Separados por un portón


Sólo un portón. De un lado alguien que vive la vida a lo grande “banqueteando espléndidamente”. Del otro lado, un mendigo a quien no le regala ni las migajas que caen de la mesa. Un portón que impide ver lo que hay al otro lado. El portón de la indiferencia. Los que están al otro lado no significan nada, no valen nada, son la basura de la vida. Para ellos ni las migajas.
El gran problema de la vida no está ni en ser rico o ser pobre. El verdadero problema está en esa terrible indiferencia del corazón humano frente a los demás. Una indiferencia que habla de frialdad del corazón y de la insignificancia el otro. Ahí está la verdadera raíz de nuestros problemas.
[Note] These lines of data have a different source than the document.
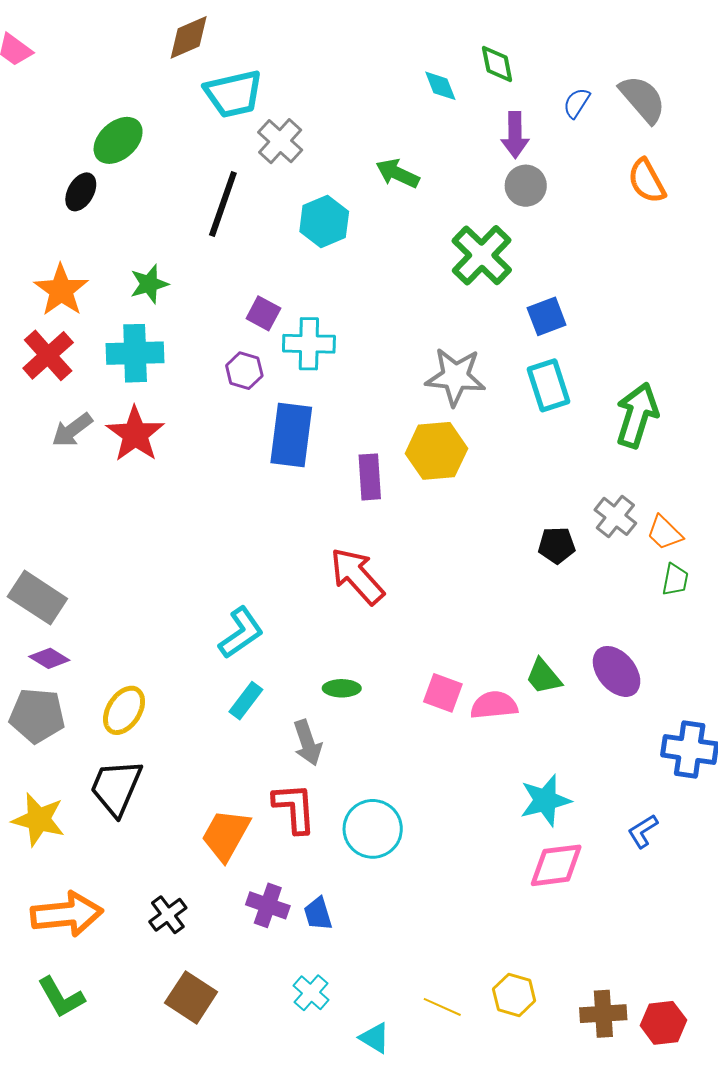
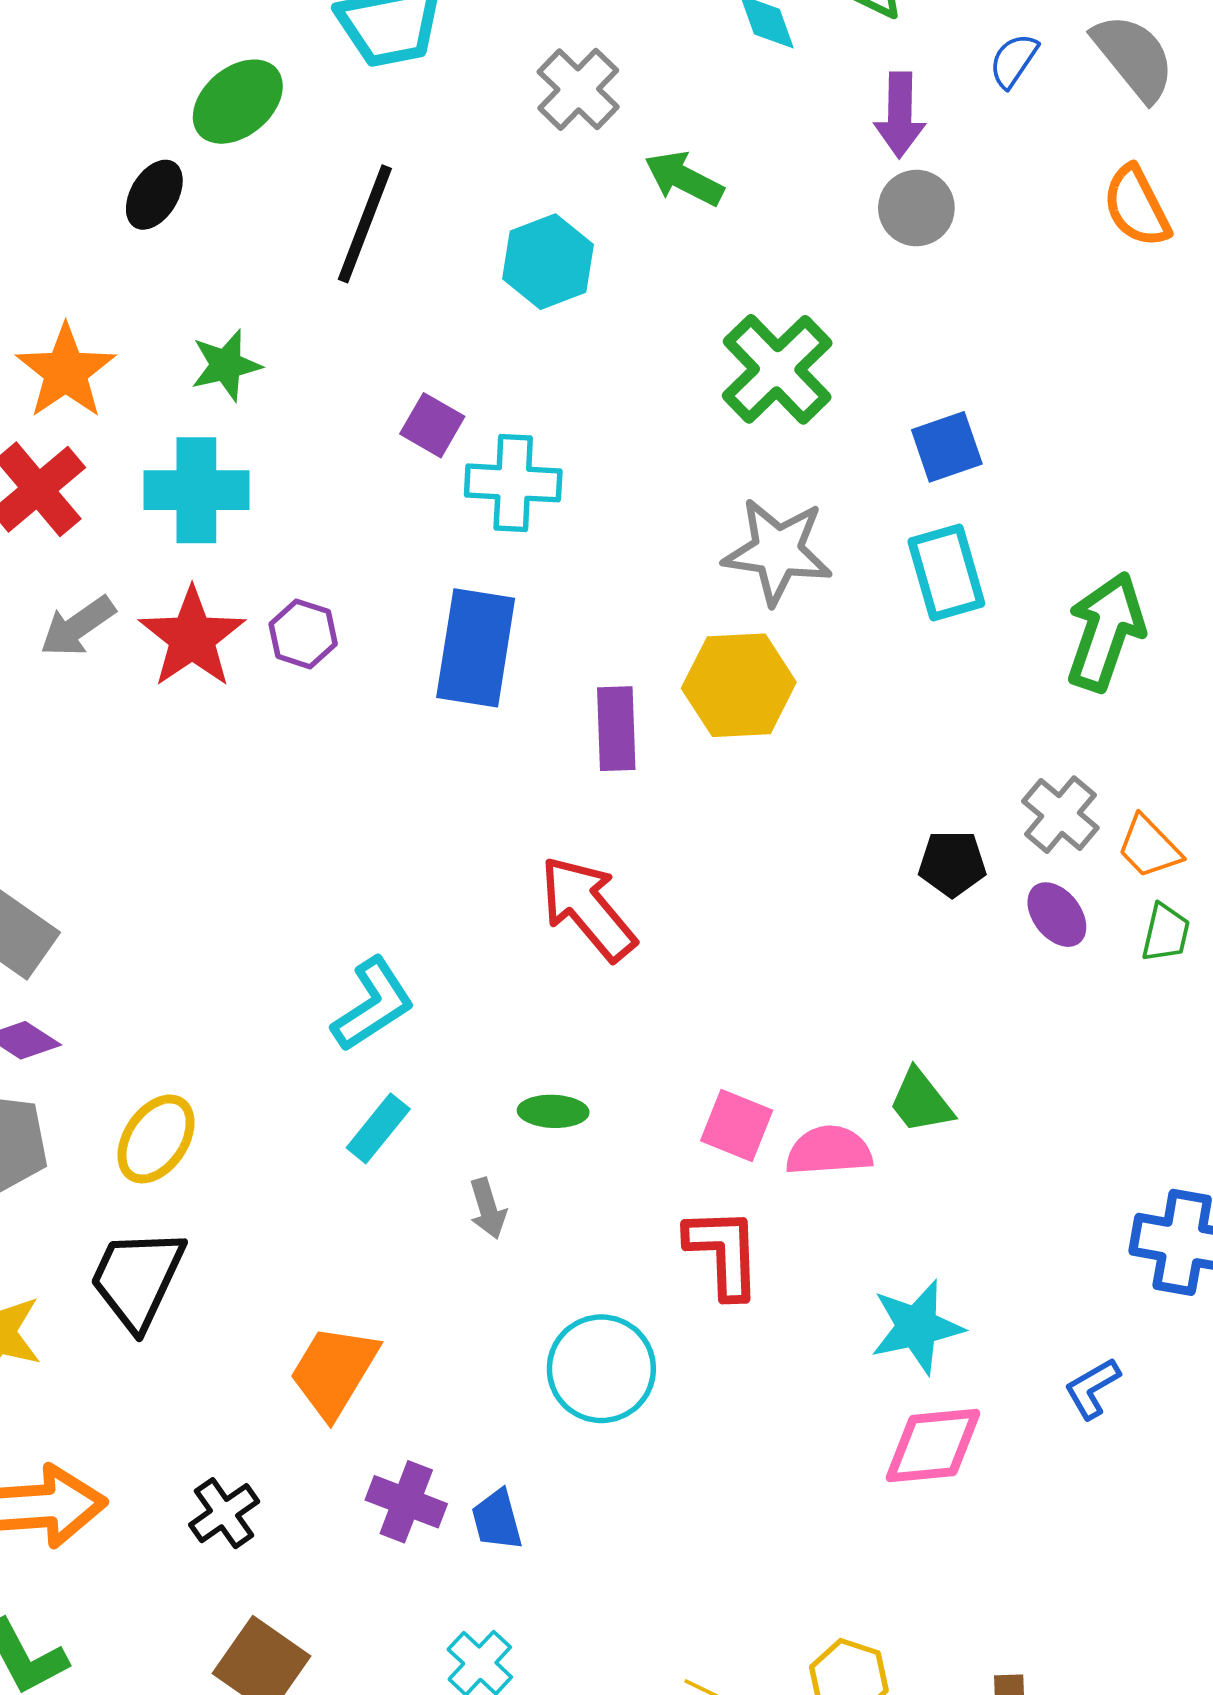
green ellipse: (118, 140) -> (238, 102), moved
gray cross: (280, 141) -> (578, 89), moved
black ellipse: (81, 192) -> (154, 195), moved
green cross: (482, 255) -> (777, 369), moved
purple hexagon: (244, 371) -> (303, 634), moved
purple ellipse: (617, 671) -> (1057, 915), moved, size x0.7
gray arrow: (307, 743) -> (488, 1208), size x0.7
red L-shape: (294, 808) -> (723, 1253), moved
Un corazón indiferente no se entera de los problemas del otro, ni de las necesidades del otro, sencillamente porque el otro tampoco interesa. Si el otro no me interesa menos me han de interesar sus problemas.
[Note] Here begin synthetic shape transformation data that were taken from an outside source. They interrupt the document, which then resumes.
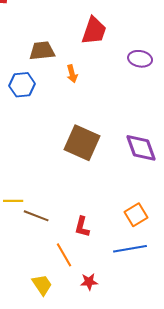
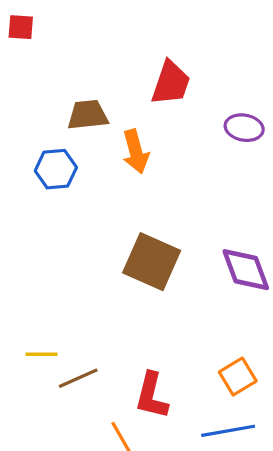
orange arrow: (72, 74) -> (136, 152), size x1.5
brown line: (36, 216) -> (78, 378), turned -45
red L-shape: (82, 227) -> (152, 396), size x1.4

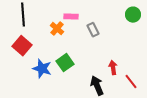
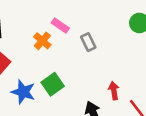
pink rectangle: (71, 17) -> (60, 26), turned 32

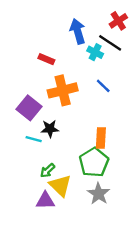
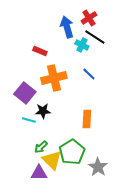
red cross: (118, 21) -> (89, 18), moved
green pentagon: (94, 162) -> (72, 152), moved
gray star: (99, 194) -> (98, 167), moved

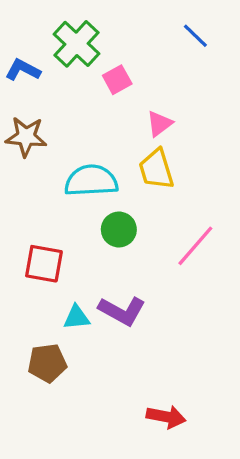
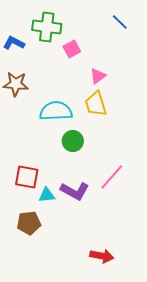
green cross: (77, 44) -> (47, 27), turned -36
pink line: (195, 246) -> (112, 177), moved
red square: (44, 264) -> (27, 177), moved

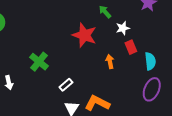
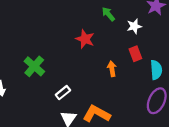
white star: (123, 28) -> (134, 26), moved
red star: (84, 35) -> (85, 39), size x0.7

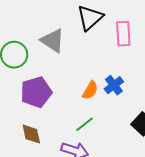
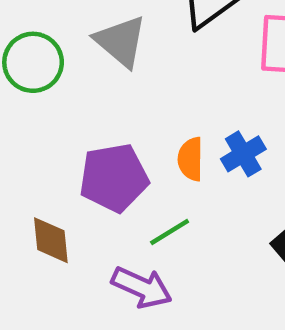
orange semicircle: (90, 90) -> (191, 159), turned 144
purple pentagon: (36, 92) -> (114, 178), moved

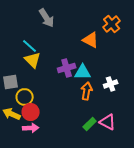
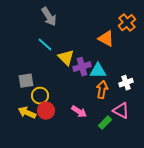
gray arrow: (47, 18) -> (49, 17), moved
yellow triangle: (33, 60) -> (66, 58), moved
pink triangle: (108, 122) -> (121, 111), moved
pink arrow: (31, 128) -> (79, 112), moved, turned 35

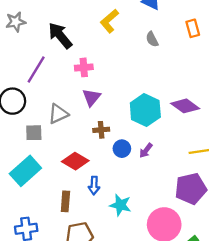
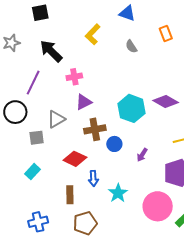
purple triangle: (91, 97) -> (84, 102), turned 30
brown cross: (101, 130) -> (95, 129), size x1.5
purple arrow: (146, 151) -> (142, 155), moved
cyan rectangle: (25, 171) -> (33, 172), size x0.6
cyan star: (120, 205) -> (118, 193), turned 30

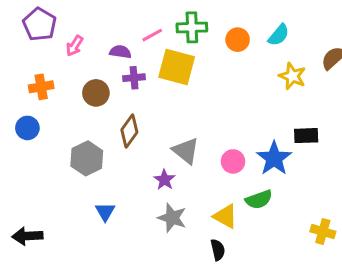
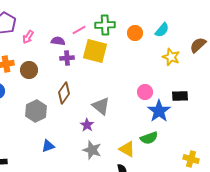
brown circle: (96, 93) -> (29, 70), moved
pink circle: (233, 161) -> (145, 92), moved
blue triangle: (105, 212) -> (48, 146), turned 40

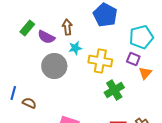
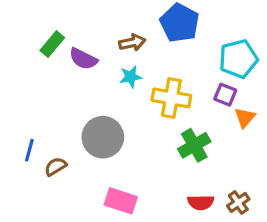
brown arrow: (67, 27) -> (132, 42), moved, turned 84
gray circle: (54, 66) -> (103, 137), moved
brown semicircle: (29, 103) -> (55, 167), turned -56

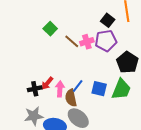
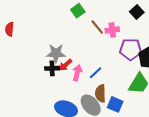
purple pentagon: (106, 41) -> (131, 49), moved
blue square: (99, 89) -> (115, 104), moved
brown semicircle: (71, 98) -> (100, 93), moved
gray star: (34, 116) -> (56, 53), moved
Un corazón indiferente no es capaz de ver más allá de sí mismo, los otros no existen para él.
Un corazón indiferente vive en solitario para sí mismo, siempre tiene un portón que le separa del resto de la vida.
Con frecuencia se necesita de una gran catástrofe para que nos enteremos de que existe pobreza en Haití. Hasta que vino el terremoto, ¿cuántos sabían dónde estaba Haití? ¿Y quién se preocupaba del hambre y la miseria en que vivía aquella gente? Muchos que hoy hacen grandes declaraciones y grandes colectas, ¿qué hacían hasta entonces? Necesitamos de algo extraordinario para despertar nuestra sensibilidad y darnos cuenta de que los demás también existen.
Con lo ordinario de la vida se nos pasea el alma y no nos damos por enterados. ¿Será que en los grandes momentos nos sensibilizamos de verdad o no será que también nos aprovechamos de esas circunstancias para figurar y destacar y salir en las primeras planas? El bien, hecho con sinceridad, saca poco ruido. Las soluciones con mucho ruido duran lo que dura el momento de emergencia. Luego todo vuelve a ser igual y todos volvemos a donde estábamos. A nuestro silencio y a nuestra indiferencia.
El rico del Evangelio no es condenado por “vestir de púrpura y de lino y banquetear espléndidamente cada día”, sino por no enterarse de que al otro lado del portón de su casa un mendigo que sólo tiene como compañía unos perros que lamen sus heridas. No pedía mucho, sólo las migajas que caían de la mesa. Cuando falta sensibilidad preferimos barrer esas migajas y echarlas al basurero a compartirlas con el necesitado. Cuando el otro no nos duele, el alma se endurece y el corazón se seca.